WORK TASK: What is needed is the exact text of each line in the listing below from the one with "sactiver dans les" up to and including the one with "Links úteis", and no pictures.

PROVIDED DATA:
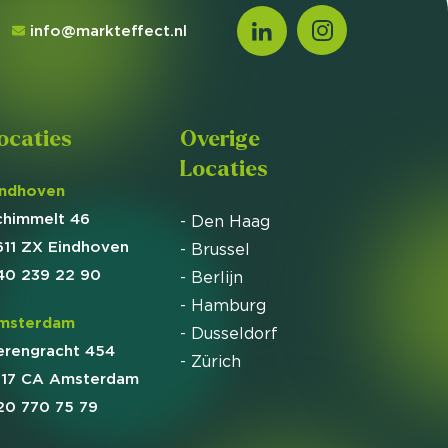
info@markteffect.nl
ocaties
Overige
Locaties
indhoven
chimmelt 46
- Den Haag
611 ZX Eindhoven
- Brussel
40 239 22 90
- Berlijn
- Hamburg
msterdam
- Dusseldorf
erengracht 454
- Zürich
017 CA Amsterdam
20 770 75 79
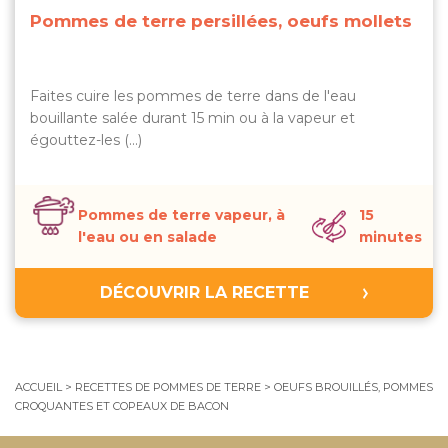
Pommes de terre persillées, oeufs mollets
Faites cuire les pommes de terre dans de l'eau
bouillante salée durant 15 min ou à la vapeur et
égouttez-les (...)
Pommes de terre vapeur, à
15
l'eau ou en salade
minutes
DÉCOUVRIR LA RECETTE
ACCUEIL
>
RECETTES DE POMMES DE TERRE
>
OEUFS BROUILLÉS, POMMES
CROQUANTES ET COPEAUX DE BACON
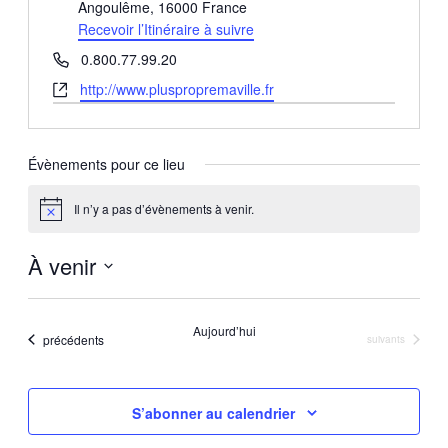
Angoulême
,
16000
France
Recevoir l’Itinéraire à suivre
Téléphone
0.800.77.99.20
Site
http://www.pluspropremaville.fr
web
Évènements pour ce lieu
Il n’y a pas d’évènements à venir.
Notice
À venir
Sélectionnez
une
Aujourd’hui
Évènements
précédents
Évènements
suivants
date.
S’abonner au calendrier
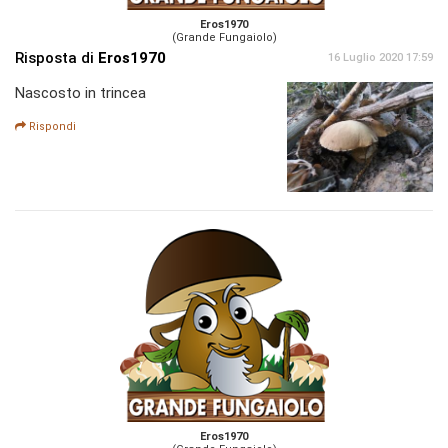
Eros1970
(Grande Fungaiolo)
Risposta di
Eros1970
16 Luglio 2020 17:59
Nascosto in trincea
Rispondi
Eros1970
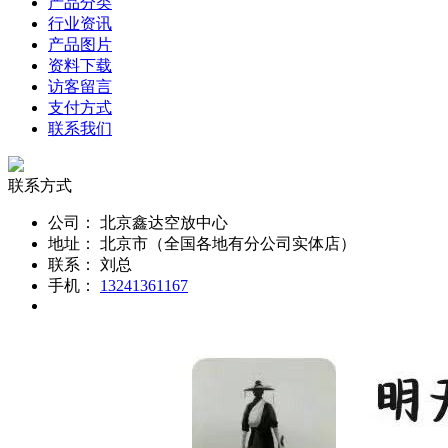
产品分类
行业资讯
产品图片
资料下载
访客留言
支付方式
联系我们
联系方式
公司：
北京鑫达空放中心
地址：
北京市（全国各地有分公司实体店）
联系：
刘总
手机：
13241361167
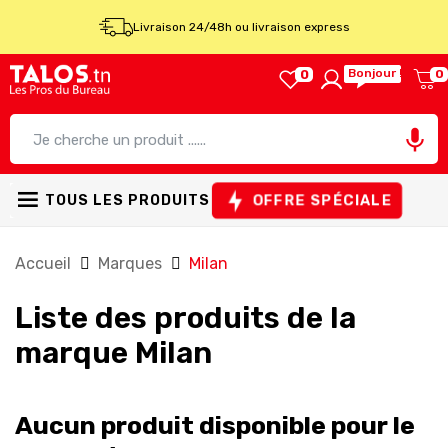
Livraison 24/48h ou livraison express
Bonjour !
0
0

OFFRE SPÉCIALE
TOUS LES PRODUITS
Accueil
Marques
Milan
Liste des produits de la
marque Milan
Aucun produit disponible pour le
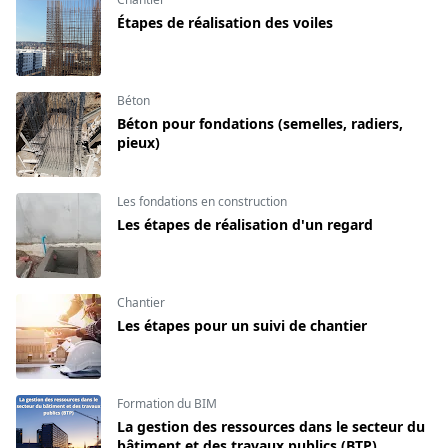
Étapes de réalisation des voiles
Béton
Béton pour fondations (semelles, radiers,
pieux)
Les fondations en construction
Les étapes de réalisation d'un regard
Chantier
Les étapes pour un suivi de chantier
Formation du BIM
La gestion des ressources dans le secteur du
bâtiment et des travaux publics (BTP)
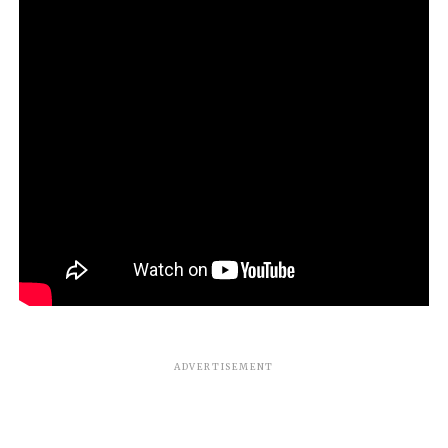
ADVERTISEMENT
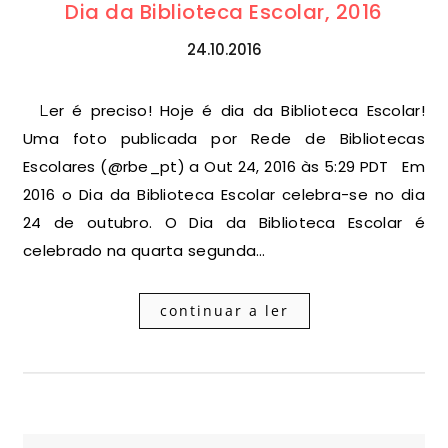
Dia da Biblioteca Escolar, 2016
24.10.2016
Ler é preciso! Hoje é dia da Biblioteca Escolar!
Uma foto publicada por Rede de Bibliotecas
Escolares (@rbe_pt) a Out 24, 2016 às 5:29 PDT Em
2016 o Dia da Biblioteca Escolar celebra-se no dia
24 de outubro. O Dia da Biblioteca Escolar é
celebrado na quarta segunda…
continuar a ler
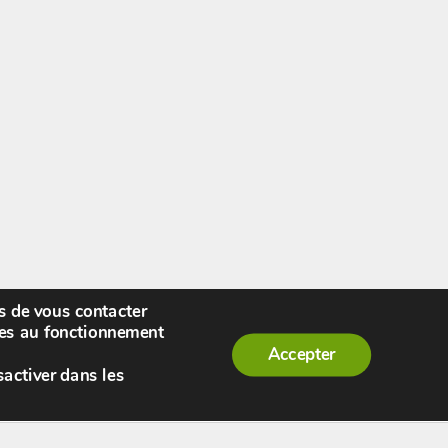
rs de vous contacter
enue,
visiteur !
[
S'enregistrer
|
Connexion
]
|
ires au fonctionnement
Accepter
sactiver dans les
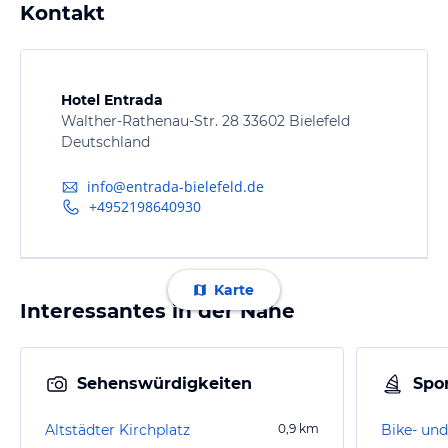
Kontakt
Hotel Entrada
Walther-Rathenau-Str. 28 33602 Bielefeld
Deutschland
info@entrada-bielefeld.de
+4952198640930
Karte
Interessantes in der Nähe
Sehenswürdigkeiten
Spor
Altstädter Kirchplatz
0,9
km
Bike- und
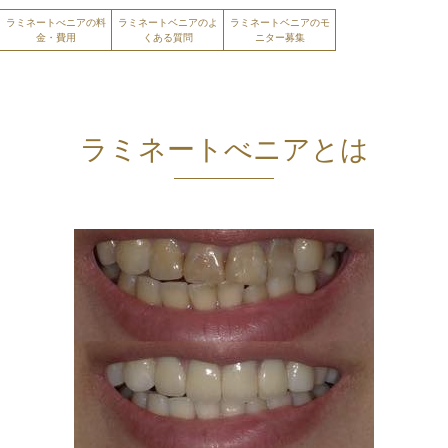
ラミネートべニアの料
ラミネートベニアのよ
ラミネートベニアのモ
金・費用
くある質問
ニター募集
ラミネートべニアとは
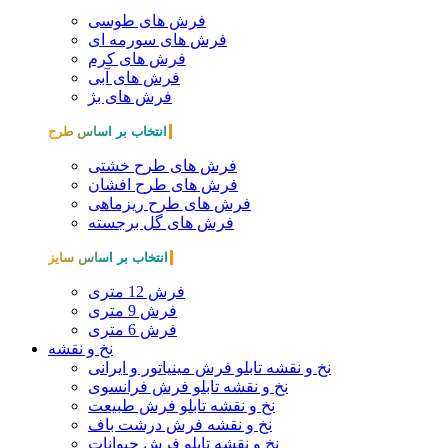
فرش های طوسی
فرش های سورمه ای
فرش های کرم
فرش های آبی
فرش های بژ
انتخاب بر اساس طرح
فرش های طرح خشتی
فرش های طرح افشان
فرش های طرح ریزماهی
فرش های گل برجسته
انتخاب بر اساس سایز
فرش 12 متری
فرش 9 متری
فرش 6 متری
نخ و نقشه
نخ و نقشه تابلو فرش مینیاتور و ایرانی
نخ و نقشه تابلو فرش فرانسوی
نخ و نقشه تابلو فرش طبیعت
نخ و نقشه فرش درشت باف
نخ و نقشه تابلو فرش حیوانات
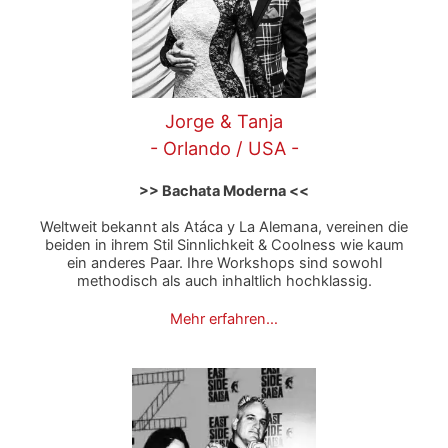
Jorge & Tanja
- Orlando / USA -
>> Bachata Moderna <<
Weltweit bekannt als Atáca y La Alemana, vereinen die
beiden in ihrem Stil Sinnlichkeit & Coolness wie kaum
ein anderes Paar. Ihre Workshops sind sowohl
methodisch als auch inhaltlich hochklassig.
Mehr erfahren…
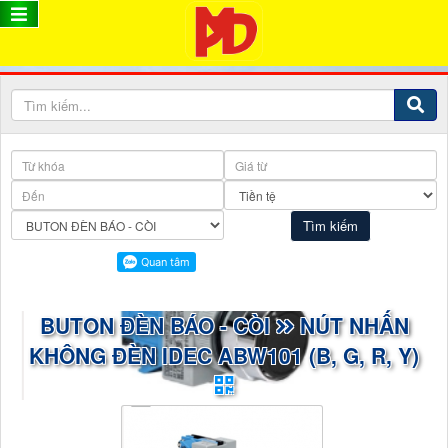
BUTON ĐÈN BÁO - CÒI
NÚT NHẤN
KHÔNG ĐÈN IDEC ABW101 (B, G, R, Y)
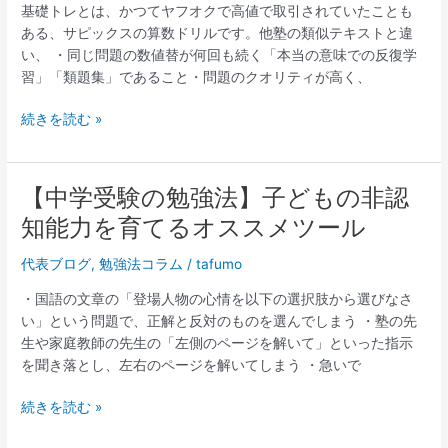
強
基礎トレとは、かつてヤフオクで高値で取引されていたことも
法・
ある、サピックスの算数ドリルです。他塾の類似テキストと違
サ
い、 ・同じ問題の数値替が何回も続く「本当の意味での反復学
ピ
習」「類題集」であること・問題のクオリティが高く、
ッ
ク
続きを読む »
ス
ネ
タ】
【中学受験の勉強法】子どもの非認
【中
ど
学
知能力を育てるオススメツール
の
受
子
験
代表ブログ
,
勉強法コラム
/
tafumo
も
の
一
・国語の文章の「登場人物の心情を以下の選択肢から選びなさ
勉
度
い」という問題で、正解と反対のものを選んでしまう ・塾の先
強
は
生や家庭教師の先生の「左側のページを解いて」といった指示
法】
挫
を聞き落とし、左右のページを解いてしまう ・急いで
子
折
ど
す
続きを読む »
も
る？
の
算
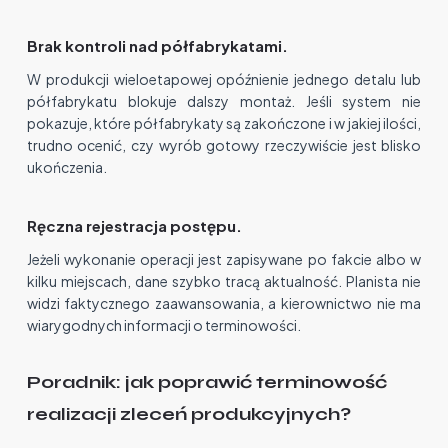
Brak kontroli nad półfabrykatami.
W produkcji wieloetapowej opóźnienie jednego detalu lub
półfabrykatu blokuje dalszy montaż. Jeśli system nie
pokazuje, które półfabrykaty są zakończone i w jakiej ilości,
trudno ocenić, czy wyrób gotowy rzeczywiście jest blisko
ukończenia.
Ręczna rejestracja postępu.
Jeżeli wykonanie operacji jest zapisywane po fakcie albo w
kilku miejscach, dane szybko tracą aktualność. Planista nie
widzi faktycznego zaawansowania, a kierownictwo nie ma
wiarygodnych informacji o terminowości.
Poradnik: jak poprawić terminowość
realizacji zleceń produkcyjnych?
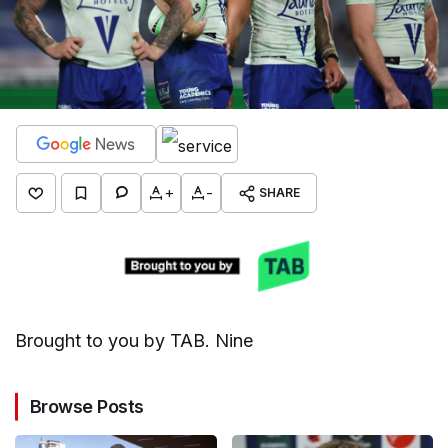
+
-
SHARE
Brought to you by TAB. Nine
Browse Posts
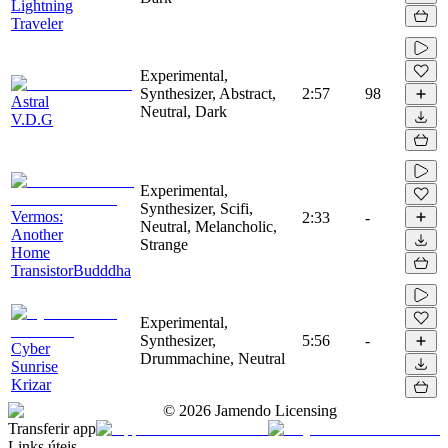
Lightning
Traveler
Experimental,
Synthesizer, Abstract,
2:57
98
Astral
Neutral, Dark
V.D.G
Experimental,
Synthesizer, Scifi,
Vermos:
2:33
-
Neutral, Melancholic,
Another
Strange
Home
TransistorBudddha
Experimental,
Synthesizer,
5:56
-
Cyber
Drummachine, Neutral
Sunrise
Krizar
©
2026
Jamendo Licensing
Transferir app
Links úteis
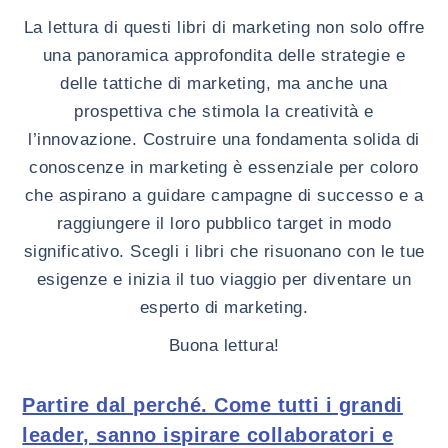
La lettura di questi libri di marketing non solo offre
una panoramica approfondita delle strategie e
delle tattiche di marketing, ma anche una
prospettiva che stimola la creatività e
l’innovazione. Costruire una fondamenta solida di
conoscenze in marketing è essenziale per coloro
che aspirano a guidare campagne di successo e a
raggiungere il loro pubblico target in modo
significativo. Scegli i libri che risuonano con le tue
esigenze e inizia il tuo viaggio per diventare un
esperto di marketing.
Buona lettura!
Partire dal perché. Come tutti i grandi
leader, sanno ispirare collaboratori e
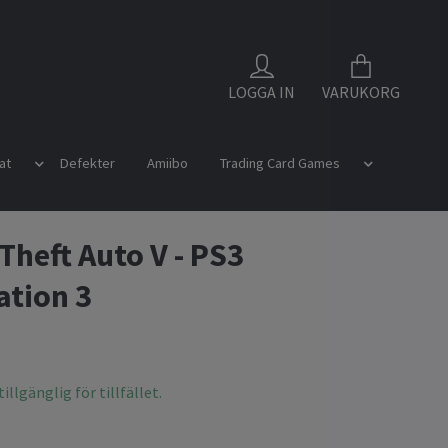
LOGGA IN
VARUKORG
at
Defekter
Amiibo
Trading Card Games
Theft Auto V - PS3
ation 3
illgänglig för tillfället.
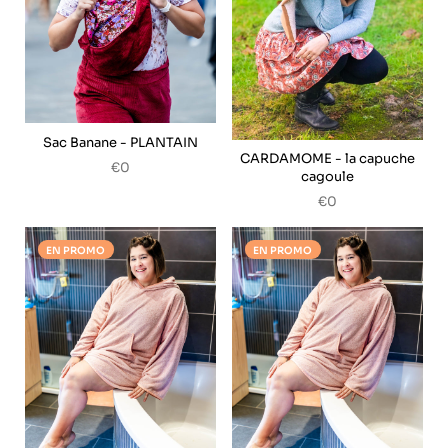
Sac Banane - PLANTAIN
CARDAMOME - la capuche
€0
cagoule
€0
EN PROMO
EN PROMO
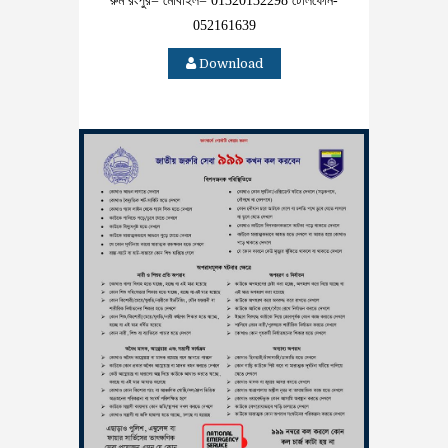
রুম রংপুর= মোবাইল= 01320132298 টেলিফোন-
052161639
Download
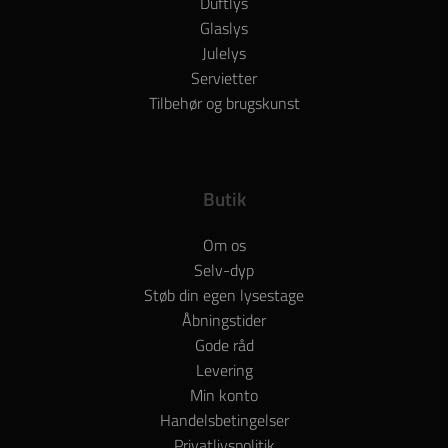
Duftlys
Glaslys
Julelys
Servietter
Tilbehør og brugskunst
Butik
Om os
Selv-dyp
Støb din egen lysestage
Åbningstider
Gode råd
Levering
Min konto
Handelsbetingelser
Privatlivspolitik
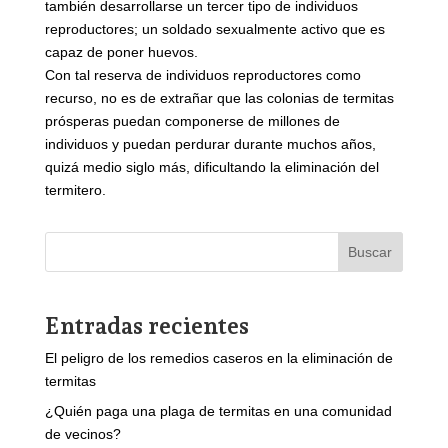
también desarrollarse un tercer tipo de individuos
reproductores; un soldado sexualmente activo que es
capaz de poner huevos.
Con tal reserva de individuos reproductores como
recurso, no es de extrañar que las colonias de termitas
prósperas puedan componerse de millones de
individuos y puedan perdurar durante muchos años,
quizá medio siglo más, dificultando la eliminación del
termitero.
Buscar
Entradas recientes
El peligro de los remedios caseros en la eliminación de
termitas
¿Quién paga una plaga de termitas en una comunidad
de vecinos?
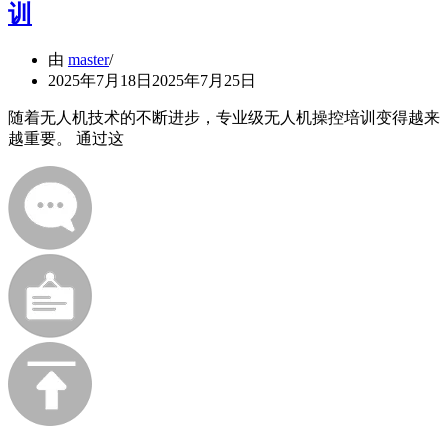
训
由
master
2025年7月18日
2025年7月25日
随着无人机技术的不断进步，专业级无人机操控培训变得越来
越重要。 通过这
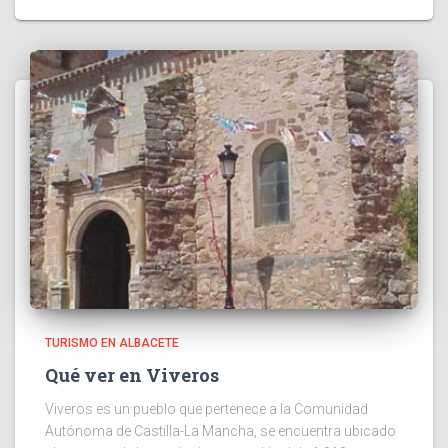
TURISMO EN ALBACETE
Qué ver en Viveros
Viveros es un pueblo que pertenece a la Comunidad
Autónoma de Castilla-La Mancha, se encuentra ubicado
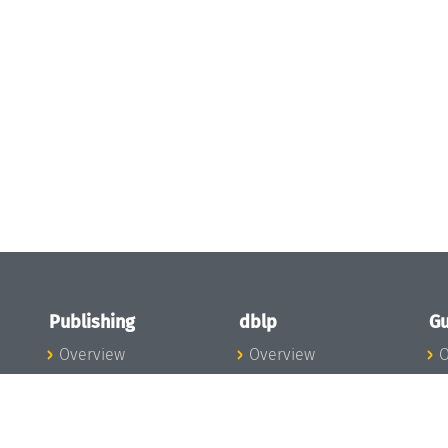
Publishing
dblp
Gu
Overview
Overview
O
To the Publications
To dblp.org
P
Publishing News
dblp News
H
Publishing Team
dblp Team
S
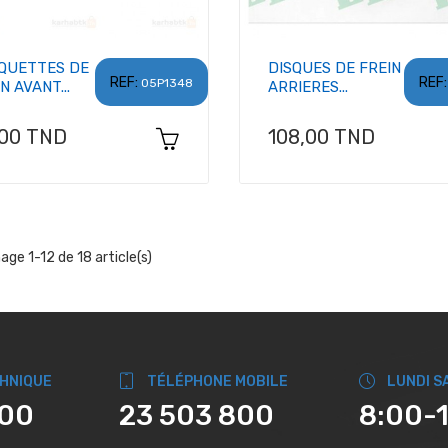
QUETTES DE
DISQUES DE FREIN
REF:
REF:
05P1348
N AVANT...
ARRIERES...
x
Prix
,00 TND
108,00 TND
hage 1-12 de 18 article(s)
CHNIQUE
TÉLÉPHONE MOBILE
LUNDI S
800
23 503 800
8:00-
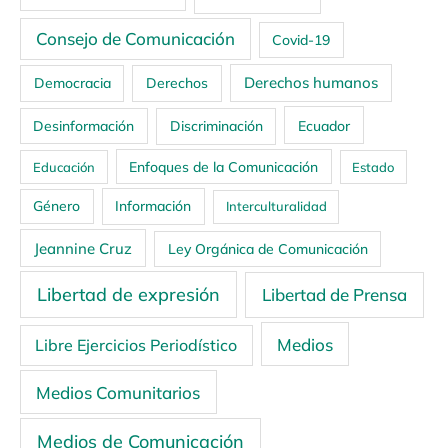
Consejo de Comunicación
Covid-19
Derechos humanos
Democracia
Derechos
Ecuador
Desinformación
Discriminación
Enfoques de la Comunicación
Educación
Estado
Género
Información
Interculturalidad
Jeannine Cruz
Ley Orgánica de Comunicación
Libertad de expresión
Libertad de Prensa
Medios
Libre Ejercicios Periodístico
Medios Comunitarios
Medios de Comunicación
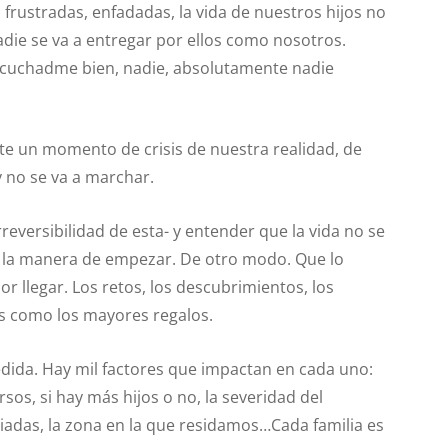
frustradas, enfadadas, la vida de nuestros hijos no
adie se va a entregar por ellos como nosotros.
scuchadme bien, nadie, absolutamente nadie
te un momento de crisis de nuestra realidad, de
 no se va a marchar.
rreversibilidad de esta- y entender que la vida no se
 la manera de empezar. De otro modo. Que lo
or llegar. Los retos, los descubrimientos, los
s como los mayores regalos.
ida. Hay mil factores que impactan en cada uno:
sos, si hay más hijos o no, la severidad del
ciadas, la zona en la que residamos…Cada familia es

SOLUTION:
sactiver dans les
Kontakt
Hotel Entrada
Walther-Rathenau-Str. 28 33602 Bielefeld
Deutschland
info@entrada-bielefeld.de
+4952198640930
Karte
Interessantes in der Nähe
Sehenswürdigkeiten
Spor
Altstädter Kirchplatz
0,9
km
Bike- und
ラミネートべニアの料
ラミネートベニアのよ
ラミネートベニアのモ
金・費用
くある質問
ニター募集
ラミネートべニアとは
فرش های طوسی
فرش های سورمه ای
فرش های کرم
فرش های آبی
فرش های بژ
انتخاب بر اساس طرح
فرش های طرح خشتی
فرش های طرح افشان
فرش های طرح ریزماهی
فرش های گل برجسته
انتخاب بر اساس سایز
فرش 12 متری
فرش 9 متری
فرش 6 متری
نخ و نقشه
نخ و نقشه تابلو فرش مینیاتور و ایرانی
نخ و نقشه تابلو فرش فرانسوی
نخ و نقشه تابلو فرش طبیعت
نخ و نقشه فرش درشت باف
نخ و نقشه تابلو فرش حیوانات
Jorge & Tanja
- Orlando / USA -
>> Bachata Moderna <<
Weltweit bekannt als Atáca y La Alemana, vereinen die
beiden in ihrem Stil Sinnlichkeit & Coolness wie kaum
ein anderes Paar. Ihre Workshops sind sowohl
methodisch als auch inhaltlich hochklassig.
Mehr erfahren…
BUTON ĐÈN BÁO - CÒI
NÚT NHẤN
KHÔNG ĐÈN IDEC ABW101 (B, G, R, Y)
強
基礎トレとは、かつてヤフオクで高値で取引されていたことも
法・
ある、サピックスの算数ドリルです。他塾の類似テキストと違
サ
い、 ・同じ問題の数値替が何回も続く「本当の意味での反復学
ピ
習」「類題集」であること・問題のクオリティが高く、
ッ
ク
続きを読む »
ス
ネ
タ】
【中学受験の勉強法】子どもの非認
【中
ど
学
知能力を育てるオススメツール
の
受
子
験
代表ブログ
,
勉強法コラム
/
tafumo
も
の
一
・国語の文章の「登場人物の心情を以下の選択肢から選びなさ
勉
度
い」という問題で、正解と反対のものを選んでしまう ・塾の先
強
は
生や家庭教師の先生の「左側のページを解いて」といった指示
法】
挫
を聞き落とし、左右のページを解いてしまう ・急いで
子
折
ど
す
続きを読む »
も
る？
の
算
Brak kontroli nad półfabrykatami.
W produkcji wieloetapowej opóźnienie jednego detalu lub
półfabrykatu blokuje dalszy montaż. Jeśli system nie
pokazuje, które półfabrykaty są zakończone i w jakiej ilości,
trudno ocenić, czy wyrób gotowy rzeczywiście jest blisko
ukończenia.
Ręczna rejestracja postępu.
Jeżeli wykonanie operacji jest zapisywane po fakcie albo w
kilku miejscach, dane szybko tracą aktualność. Planista nie
widzi faktycznego zaawansowania, a kierownictwo nie ma
wiarygodnych informacji o terminowości.
Poradnik: jak poprawić terminowość
realizacji zleceń produkcyjnych?
+
-
SHARE
Brought to you by TAB. Nine
Browse Posts
Lightning
Traveler
Experimental,
Synthesizer, Abstract,
2:57
98
Astral
Neutral, Dark
V.D.G
Experimental,
Synthesizer, Scifi,
Vermos:
2:33
-
Neutral, Melancholic,
Another
Strange
Home
TransistorBudddha
Experimental,
Synthesizer,
5:56
-
Cyber
Drummachine, Neutral
Sunrise
Krizar
©
2026
Jamendo Licensing
Transferir app
Links úteis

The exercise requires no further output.